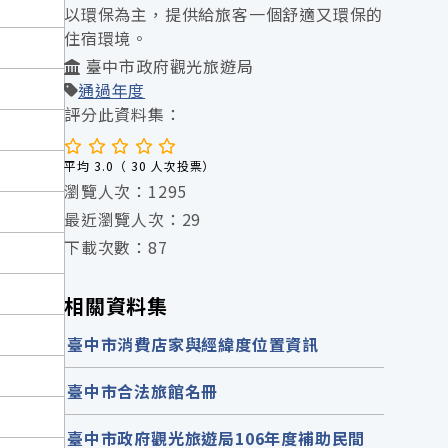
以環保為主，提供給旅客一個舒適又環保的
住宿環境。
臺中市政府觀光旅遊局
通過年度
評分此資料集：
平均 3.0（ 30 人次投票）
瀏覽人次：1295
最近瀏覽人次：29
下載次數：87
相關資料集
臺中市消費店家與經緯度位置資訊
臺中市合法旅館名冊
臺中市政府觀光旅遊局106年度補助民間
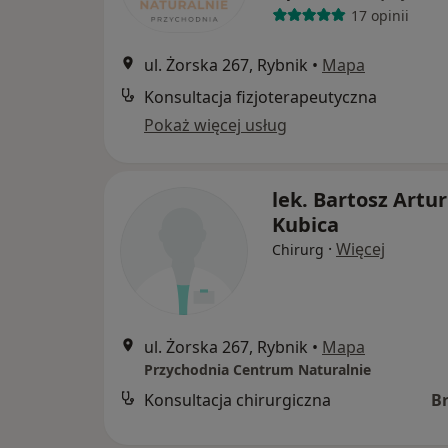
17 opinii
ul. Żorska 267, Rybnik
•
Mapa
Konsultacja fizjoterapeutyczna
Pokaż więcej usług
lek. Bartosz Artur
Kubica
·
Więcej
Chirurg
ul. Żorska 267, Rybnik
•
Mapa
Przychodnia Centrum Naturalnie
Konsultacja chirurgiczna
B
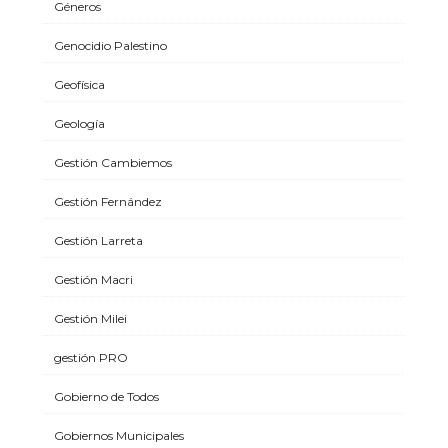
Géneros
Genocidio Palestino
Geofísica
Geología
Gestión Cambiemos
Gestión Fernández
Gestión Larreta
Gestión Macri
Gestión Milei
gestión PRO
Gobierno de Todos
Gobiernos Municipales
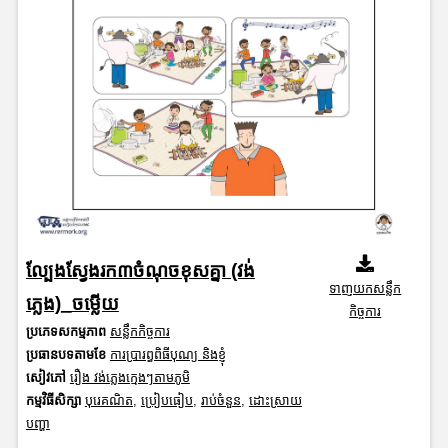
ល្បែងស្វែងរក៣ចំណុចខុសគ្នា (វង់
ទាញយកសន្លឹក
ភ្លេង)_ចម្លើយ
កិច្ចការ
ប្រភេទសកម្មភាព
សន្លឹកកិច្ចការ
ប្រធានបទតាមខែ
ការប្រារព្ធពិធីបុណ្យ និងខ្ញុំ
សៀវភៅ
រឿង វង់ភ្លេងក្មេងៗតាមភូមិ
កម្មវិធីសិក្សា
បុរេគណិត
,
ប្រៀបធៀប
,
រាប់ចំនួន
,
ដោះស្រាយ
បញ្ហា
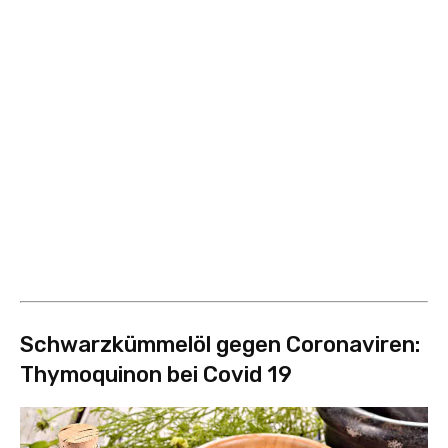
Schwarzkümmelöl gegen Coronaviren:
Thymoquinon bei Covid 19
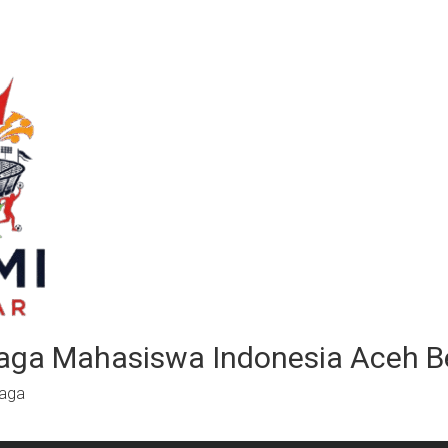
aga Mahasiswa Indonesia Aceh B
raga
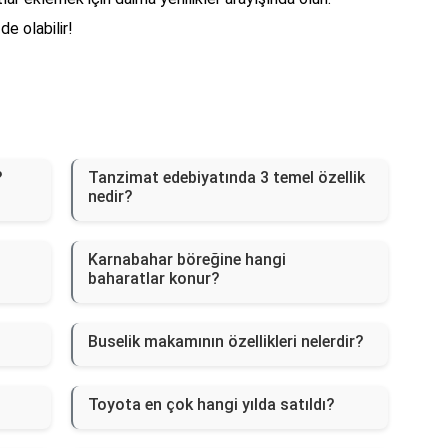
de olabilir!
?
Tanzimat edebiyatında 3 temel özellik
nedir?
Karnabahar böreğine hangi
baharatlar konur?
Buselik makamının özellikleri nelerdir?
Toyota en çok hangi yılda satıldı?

────────────────────

The pictures in the entries above should be left out; all else must be copied exactly.

以環保為主，提供給旅客一個舒適又環保的
住宿環境。
臺中市政府觀光旅遊局
通過年度
評分此資料集：
平均 3.0（ 30 人次投票）
瀏覽人次：1295
最近瀏覽人次：29
下載次數：87
相關資料集
臺中市消費店家與經緯度位置資訊
臺中市合法旅館名冊
臺中市政府觀光旅遊局106年度補助民間
17 opinii
ul. Żorska 267, Rybnik
•
Mapa
Konsultacja fizjoterapeutyczna
Pokaż więcej usług
lek. Bartosz Artur
Kubica
·
Więcej
Chirurg
ul. Żorska 267, Rybnik
•
Mapa
Przychodnia Centrum Naturalnie
Konsultacja chirurgiczna
B
Géneros
Genocidio Palestino
Geofísica
Geología
Gestión Cambiemos
Gestión Fernández
Gestión Larreta
Gestión Macri
Gestión Milei
gestión PRO
Gobierno de Todos
Gobiernos Municipales
ល្បែងស្វែងរក៣ចំណុចខុសគ្នា (វង់
ទាញយកសន្លឹក
ភ្លេង)_ចម្លើយ
កិច្ចការ
ប្រភេទសកម្មភាព
សន្លឹកកិច្ចការ
ប្រធានបទតាមខែ
ការប្រារព្ធពិធីបុណ្យ និងខ្ញុំ
សៀវភៅ
រឿង វង់ភ្លេងក្មេងៗតាមភូមិ
កម្មវិធីសិក្សា
បុរេគណិត
,
ប្រៀបធៀប
,
រាប់ចំនួន
,
ដោះស្រាយ
បញ្ហា
Schwarzkümmelöl gegen Coronaviren:
Thymoquinon bei Covid 19
aga Mahasiswa Indonesia Aceh B
raga
de olabilir!
?
Tanzimat edebiyatında 3 temel özellik
nedir?
Karnabahar böreğine hangi
baharatlar konur?
Buselik makamının özellikleri nelerdir?
Toyota en çok hangi yılda satıldı?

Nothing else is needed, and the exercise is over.